[Opening Supplied data section]

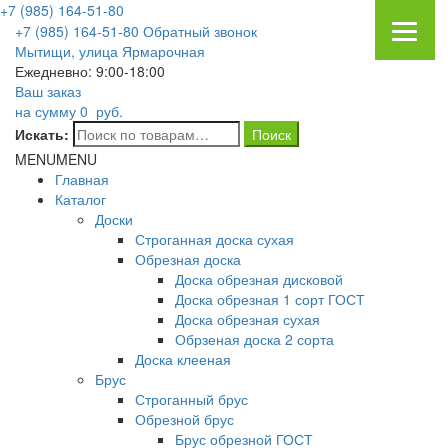
+7 (985) 164-51-80
+7 (985) 164-51-80
Обратный звонок
Мытищи, улица Ярмарочная
Ежедневно: 9:00-18:00
Ваш заказ
на сумму
0
руб.
Искать:
MENU
MENU
Главная
Каталог
Доски
Строганная доска сухая
Обрезная доска
Доска обрезная дисковой
Доска обрезная 1 сорт ГОСТ
Доска обрезная сухая
Обрзеная доска 2 сорта
Доска клееная
Брус
Строганный брус
Обрезной брус
Брус обрезной ГОСТ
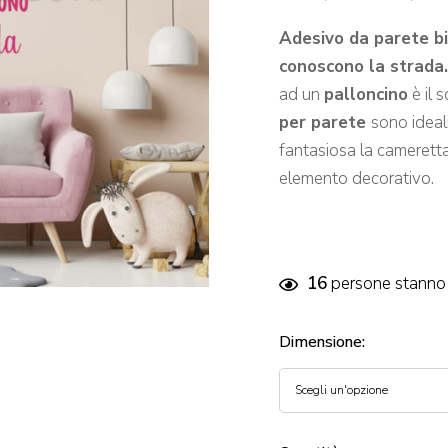
Adesivo da parete bi
conoscono la strada
ad un
palloncino
è il 
per parete
sono ideal
fantasiosa la cameretta
elemento decorativo.
16
persone stanno 
Dimensione
:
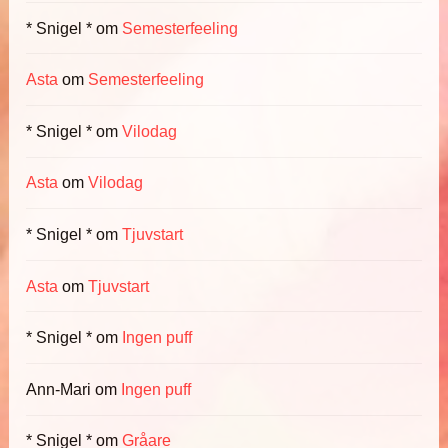
* Snigel *
om
Semesterfeeling
Asta
om
Semesterfeeling
* Snigel *
om
Vilodag
Asta
om
Vilodag
* Snigel *
om
Tjuvstart
Asta
om
Tjuvstart
* Snigel *
om
Ingen puff
Ann-Mari
om
Ingen puff
* Snigel *
om
Gråare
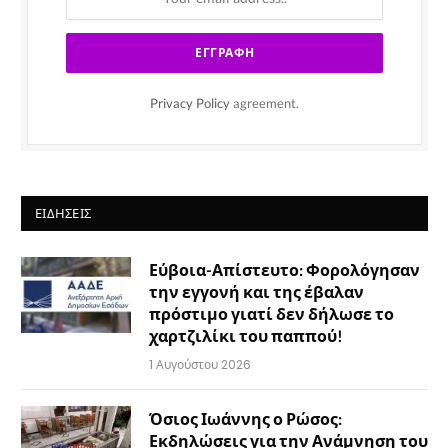
Privacy Policy
agreement.
ΕΙΔΉΣΕΙΣ
Εύβοια-Απίστευτο: Φορολόγησαν
την εγγονή και της έβαλαν
πρόστιμο γιατί δεν δήλωσε το
χαρτζιλίκι του παππού!
1 Αυγούστου 2026
Όσιος Ιωάννης ο Ρώσος:
Εκδηλώσεις για την Ανάμνηση του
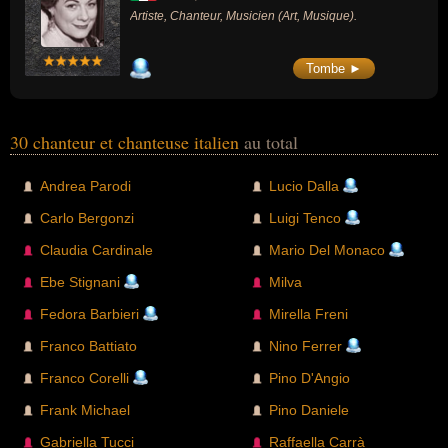
Artiste, Chanteur, Musicien (Art, Musique).
Tombe ►
30 chanteur et chanteuse italien
au total
Andrea Parodi
Lucio Dalla
Carlo Bergonzi
Luigi Tenco
Claudia Cardinale
Mario Del Monaco
Ebe Stignani
Milva
Fedora Barbieri
Mirella Freni
Franco Battiato
Nino Ferrer
Franco Corelli
Pino D'Angio
Frank Michael
Pino Daniele
Gabriella Tucci
Raffaella Carrà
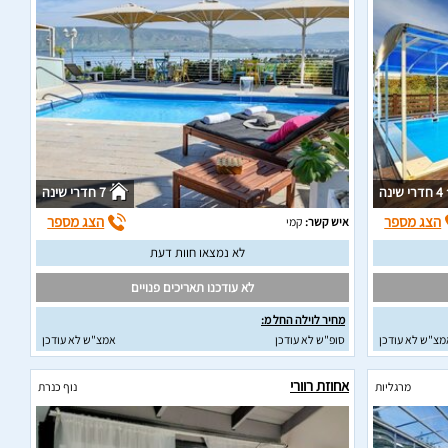
4 חדרי שינה
7 חדרי שינה
הצג מספר
הצג מספר
איש קשר:
קמי
לא נמצאו חוות דעת
לא עודכנו תאריכים פנויים
מחיר לוילה החל מ:
מצ"ש לא עודכן
סופ"ש לא עודכן
אמצ"ש לא עודכן
אחוזת רוורי
מרגליות
נוף כנרת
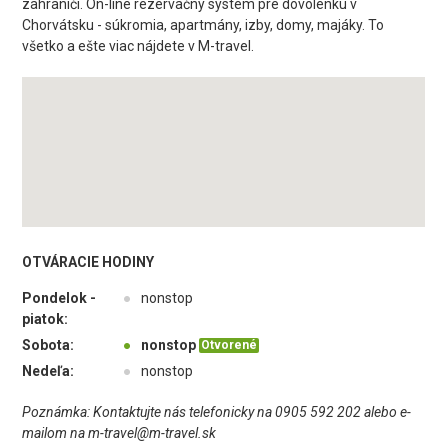
zahraničí. On-line rezervačný systém pre dovolenku v
Chorvátsku - súkromia, apartmány, izby, domy, majáky. To
všetko a ešte viac nájdete v M-travel.
OTVÁRACIE HODINY
Pondelok -
●
nonstop
piatok:
Sobota:
●
nonstop
Otvorené
Nedeľa:
●
nonstop
Poznámka: Kontaktujte nás telefonicky na 0905 592 202 alebo e-
mailom na m-travel@m-travel.sk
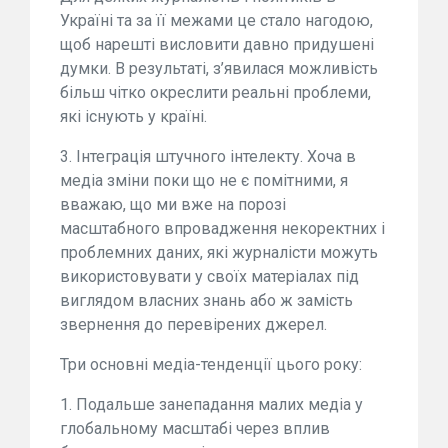
Україні та за її межами це стало нагодою,
щоб нарешті висловити давно придушені
думки. В результаті, з’явилася можливість
більш чітко окреслити реальні проблеми,
які існують у країні.
3. Інтеграція штучного інтелекту. Хоча в
медіа зміни поки що не є помітними, я
вважаю, що ми вже на порозі
масштабного впровадження некоректних і
проблемних даних, які журналісти можуть
використовувати у своїх матеріалах під
виглядом власних знань або ж замість
звернення до перевірених джерел.
Три основні медіа-тенденції цього року:
1. Подальше занепадання малих медіа у
глобальному масштабі через вплив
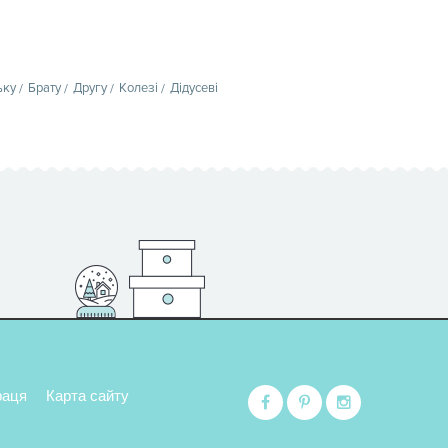
ьку
Брату
Другу
Колезі
Дідусеві
раця
Карта сайту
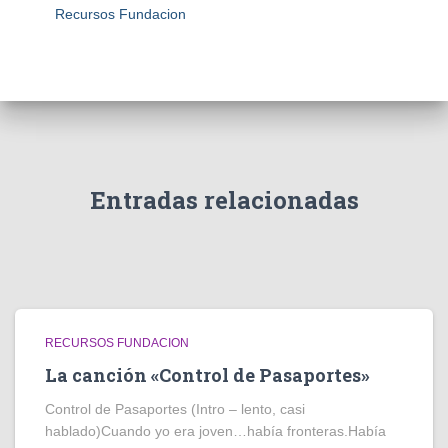
Recursos Fundacion
Entradas relacionadas
RECURSOS FUNDACION
La canción «Control de Pasaportes»
Control de Pasaportes (Intro – lento, casi
hablado)Cuando yo era joven…había fronteras.Había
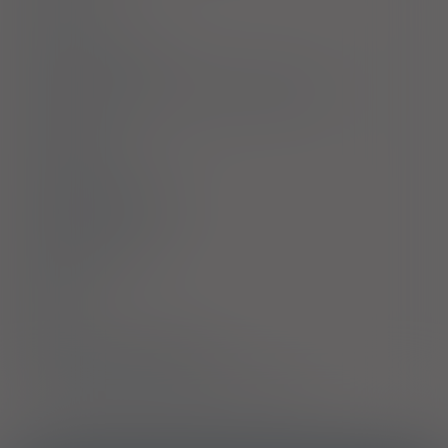
Uwagi
Przeciwwskazania
Ostrzeżenia specjalne / Środki ostrożności
Interakcje
Ciąża i laktacja
Działania niepożądane
Przedawkowanie
Działanie
Skład
Podmiot Odpowiedzialny
Pozwolenie na dopuszczenie do obrotu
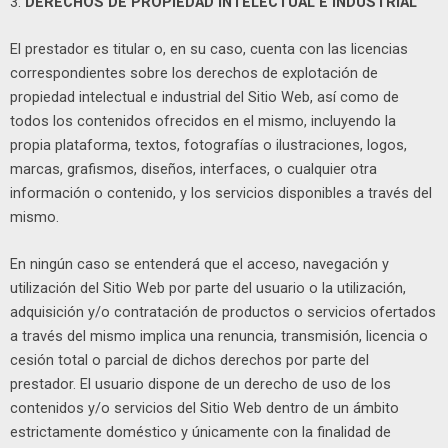
3.
DERECHOS DE PROPIEDAD INTELECTUAL E INDUSTRIAL
El prestador es titular o, en su caso, cuenta con las licencias
correspondientes sobre los derechos de explotación de
propiedad intelectual e industrial del Sitio Web, así como de
todos los contenidos ofrecidos en el mismo, incluyendo la
propia plataforma, textos, fotografías o ilustraciones, logos,
marcas, grafismos, diseños, interfaces, o cualquier otra
información o contenido, y los servicios disponibles a través del
mismo.
En ningún caso se entenderá que el acceso, navegación y
utilización del Sitio Web por parte del usuario o la utilización,
adquisición y/o contratación de productos o servicios ofertados
a través del mismo implica una renuncia, transmisión, licencia o
cesión total o parcial de dichos derechos por parte del
prestador. El usuario dispone de un derecho de uso de los
contenidos y/o servicios del Sitio Web dentro de un ámbito
estrictamente doméstico y únicamente con la finalidad de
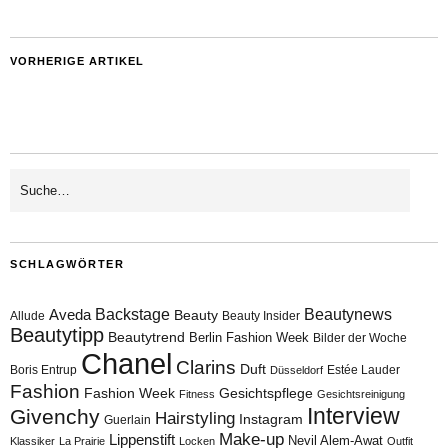
VORHERIGE ARTIKEL
SCHLAGWÖRTER
Aveda
Backstage
Beautynews
Beauty
Allude
Beauty Insider
Beautytipp
Beautytrend
Berlin Fashion Week
Bilder der Woche
Chanel
Clarins
Duft
Boris Entrup
Estée Lauder
Düsseldorf
Fashion
Fashion Week
Gesichtspflege
Fitness
Gesichtsreinigung
Interview
Givenchy
Hairstyling
Instagram
Guerlain
Make-up
Lippenstift
Nevil Alem-Awat
Klassiker
La Prairie
Locken
Outfit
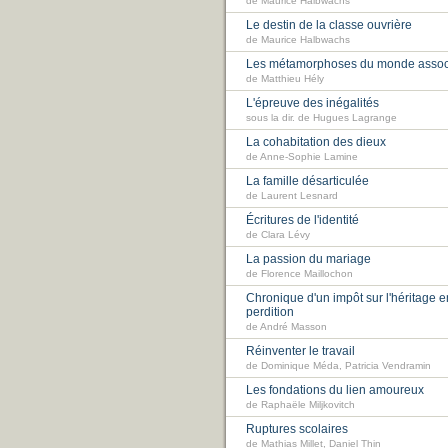
de Maurice Halbwachs
Le destin de la classe ouvrière
de Maurice Halbwachs
Les métamorphoses du monde associ
de Matthieu Hély
L'épreuve des inégalités
sous la dir. de Hugues Lagrange
La cohabitation des dieux
de Anne-Sophie Lamine
La famille désarticulée
de Laurent Lesnard
Écritures de l'identité
de Clara Lévy
La passion du mariage
de Florence Maillochon
Chronique d'un impôt sur l'héritage e
perdition
de André Masson
Réinventer le travail
de Dominique Méda, Patricia Vendramin
Les fondations du lien amoureux
de Raphaële Miljkovitch
Ruptures scolaires
de Mathias Millet, Daniel Thin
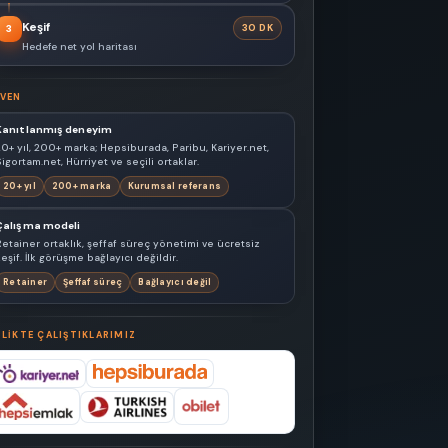
Keşif
30 DK
3
Hedefe net yol haritası
VEN
Kanıtlanmış deneyim
20+ yıl, 200+ marka; Hepsiburada, Paribu, Kariyer.net,
igortam.net, Hürriyet ve seçili ortaklar.
20+ yıl
200+ marka
Kurumsal referans
Çalışma modeli
Retainer ortaklık, şeffaf süreç yönetimi ve ücretsiz
eşif. İlk görüşme bağlayıcı değildir.
Retainer
Şeffaf süreç
Bağlayıcı değil
RLIKTE ÇALIŞTIKLARIMIZ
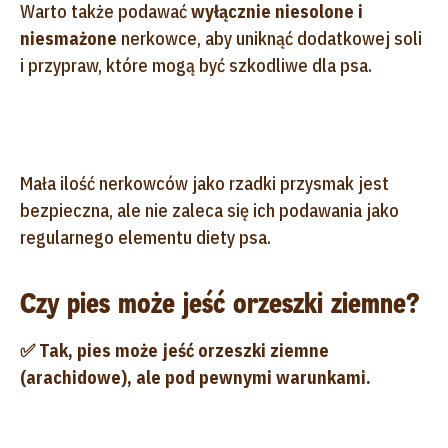
Warto także podawać
wyłącznie niesolone i
niesmażone
nerkowce, aby uniknąć dodatkowej soli
i przypraw, które mogą być szkodliwe dla psa.
Mała ilość nerkowców jako rzadki przysmak jest
bezpieczna, ale nie zaleca się ich podawania jako
regularnego elementu diety psa.
Czy pies może jeść orzeszki ziemne?
✅ Tak, pies może jeść orzeszki ziemne
(arachidowe), ale pod pewnymi warunkami.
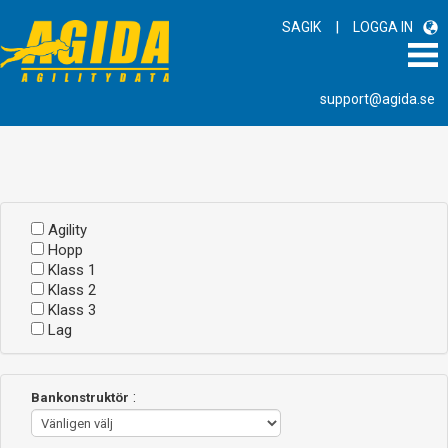
|
SAGIK
LOGGA IN
support@agida.se
Agility
Hopp
Klass 1
Klass 2
Klass 3
Lag
:
Bankonstruktör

[Closing Supplied data section]

§ Your objective
Retype the listing above exactly as it appears, omitting the pictures.

§ Answer for the task
+7 (985) 164-51-80
+7 (985) 164-51-80
Обратный звонок
Мытищи, улица Ярмарочная
Ежедневно: 9:00-18:00
Ваш заказ
на сумму
0
руб.
Искать:
MENU
MENU
Главная
Каталог
Доски
Строганная доска сухая
Обрезная доска
Доска обрезная дисковой
Доска обрезная 1 сорт ГОСТ
Доска обрезная сухая
Обрзеная доска 2 сорта
Доска клееная
Брус
Строганный брус
Обрезной брус
Брус обрезной ГОСТ
Adesivo da parete bi
conoscono la strada
ad un
palloncino
è il 
per parete
sono ideal
fantasiosa la cameretta
elemento decorativo.
16
persone stanno 
Dimensione
:
* Snigel *
om
Semesterfeeling
Asta
om
Semesterfeeling
* Snigel *
om
Vilodag
Asta
om
Vilodag
* Snigel *
om
Tjuvstart
Asta
om
Tjuvstart
* Snigel *
om
Ingen puff
Ann-Mari
om
Ingen puff
* Snigel *
om
Gråare
Privacy Policy
agreement.
ΕΙΔΉΣΕΙΣ
Εύβοια-Απίστευτο: Φορολόγησαν
την εγγονή και της έβαλαν
πρόστιμο γιατί δεν δήλωσε το
χαρτζιλίκι του παππού!
1 Αυγούστου 2026
Όσιος Ιωάννης ο Ρώσος:
Εκδηλώσεις για την Ανάμνηση του
Artiste, Chanteur, Musicien (Art, Musique).
Tombe ►
30 chanteur et chanteuse italien
au total
Andrea Parodi
Lucio Dalla
Carlo Bergonzi
Luigi Tenco
Claudia Cardinale
Mario Del Monaco
Ebe Stignani
Milva
Fedora Barbieri
Mirella Freni
Franco Battiato
Nino Ferrer
Franco Corelli
Pino D'Angio
Frank Michael
Pino Daniele
Gabriella Tucci
Raffaella Carrà
4 חדרי שינה
7 חדרי שינה
הצג מספר
הצג מספר
איש קשר:
קמי
לא נמצאו חוות דעת
לא עודכנו תאריכים פנויים
מחיר לוילה החל מ:
מצ"ש לא עודכן
סופ"ש לא עודכן
אמצ"ש לא עודכן
אחוזת רוורי
מרגליות
נוף כנרת
zahraničí. On-line rezervačný systém pre dovolenku v
Chorvátsku - súkromia, apartmány, izby, domy, majáky. To
všetko a ešte viac nájdete v M-travel.
OTVÁRACIE HODINY
Pondelok -
●
nonstop
piatok:
Sobota:
●
nonstop
Otvorené
Nedeľa:
●
nonstop
Poznámka: Kontaktujte nás telefonicky na 0905 592 202 alebo e-
mailom na m-travel@m-travel.sk
Україні та за її межами це стало нагодою,
щоб нарешті висловити давно придушені
думки. В результаті, з’явилася можливість
більш чітко окреслити реальні проблеми,
які існують у країні.
3. Інтеграція штучного інтелекту. Хоча в
медіа зміни поки що не є помітними, я
вважаю, що ми вже на порозі
масштабного впровадження некоректних і
проблемних даних, які журналісти можуть
використовувати у своїх матеріалах під
виглядом власних знань або ж замість
звернення до перевірених джерел.
Три основні медіа-тенденції цього року:
1. Подальше занепадання малих медіа у
глобальному масштабі через вплив
ьку
Брату
Другу
Колезі
Дідусеві
раця
Карта сайту
Recursos Fundacion
Entradas relacionadas
RECURSOS FUNDACION
La canción «Control de Pasaportes»
Control de Pasaportes (Intro – lento, casi
hablado)Cuando yo era joven…había fronteras.Había
Uwagi
Przeciwwskazania
Ostrzeżenia specjalne / Środki ostrożności
Interakcje
Ciąża i laktacja
Działania niepożądane
Przedawkowanie
Działanie
Skład
Podmiot Odpowiedzialny
Pozwolenie na dopuszczenie do obrotu
3.
DERECHOS DE PROPIEDAD INTELECTUAL E INDUSTRIAL
El prestador es titular o, en su caso, cuenta con las licencias
correspondientes sobre los derechos de explotación de
propiedad intelectual e industrial del Sitio Web, así como de
todos los contenidos ofrecidos en el mismo, incluyendo la
propia plataforma, textos, fotografías o ilustraciones, logos,
marcas, grafismos, diseños, interfaces, o cualquier otra
información o contenido, y los servicios disponibles a través del
mismo.
En ningún caso se entenderá que el acceso, navegación y
utilización del Sitio Web por parte del usuario o la utilización,
adquisición y/o contratación de productos o servicios ofertados
a través del mismo implica una renuncia, transmisión, licencia o
cesión total o parcial de dichos derechos por parte del
prestador. El usuario dispone de un derecho de uso de los
contenidos y/o servicios del Sitio Web dentro de un ámbito
estrictamente doméstico y únicamente con la finalidad de
VORHERIGE ARTIKEL
SCHLAGWÖRTER
Aveda
Backstage
Beautynews
Beauty
Allude
Beauty Insider
Beautytipp
Beautytrend
Berlin Fashion Week
Bilder der Woche
Chanel
Clarins
Duft
Boris Entrup
Estée Lauder
Düsseldorf
Fashion
Fashion Week
Gesichtspflege
Fitness
Gesichtsreinigung
Interview
Givenchy
Hairstyling
Instagram
Guerlain
Make-up
Lippenstift
Nevil Alem-Awat
Klassiker
La Prairie
Locken
Outfit
de Maurice Halbwachs
Le destin de la classe ouvrière
de Maurice Halbwachs
Les métamorphoses du monde associ
de Matthieu Hély
L'épreuve des inégalités
sous la dir. de Hugues Lagrange
La cohabitation des dieux
de Anne-Sophie Lamine
La famille désarticulée
de Laurent Lesnard
Écritures de l'identité
de Clara Lévy
La passion du mariage
de Florence Maillochon
Chronique d'un impôt sur l'héritage e
perdition
de André Masson
Réinventer le travail
de Dominique Méda, Patricia Vendramin
Les fondations du lien amoureux
de Raphaële Miljkovitch
Ruptures scolaires
de Mathias Millet, Daniel Thin
Keşif
30 DK
3
Hedefe net yol haritası
VEN
Kanıtlanmış deneyim
20+ yıl, 200+ marka; Hepsiburada, Paribu, Kariyer.net,
igortam.net, Hürriyet ve seçili ortaklar.
20+ yıl
200+ marka
Kurumsal referans
Çalışma modeli
Retainer ortaklık, şeffaf süreç yönetimi ve ücretsiz
eşif. İlk görüşme bağlayıcı değildir.
Retainer
Şeffaf süreç
Bağlayıcı değil
RLIKTE ÇALIŞTIKLARIMIZ
Warto także podawać
wyłącznie niesolone i
niesmażone
nerkowce, aby uniknąć dodatkowej soli
i przypraw, które mogą być szkodliwe dla psa.
Mała ilość nerkowców jako rzadki przysmak jest
bezpieczna, ale nie zaleca się ich podawania jako
regularnego elementu diety psa.
Czy pies może jeść orzeszki ziemne?
✅ Tak, pies może jeść orzeszki ziemne
(arachidowe), ale pod pewnymi warunkami.
|
SAGIK
LOGGA IN
support@agida.se
Agility
Hopp
Klass 1
Klass 2
Klass 3
Lag
:
Bankonstruktör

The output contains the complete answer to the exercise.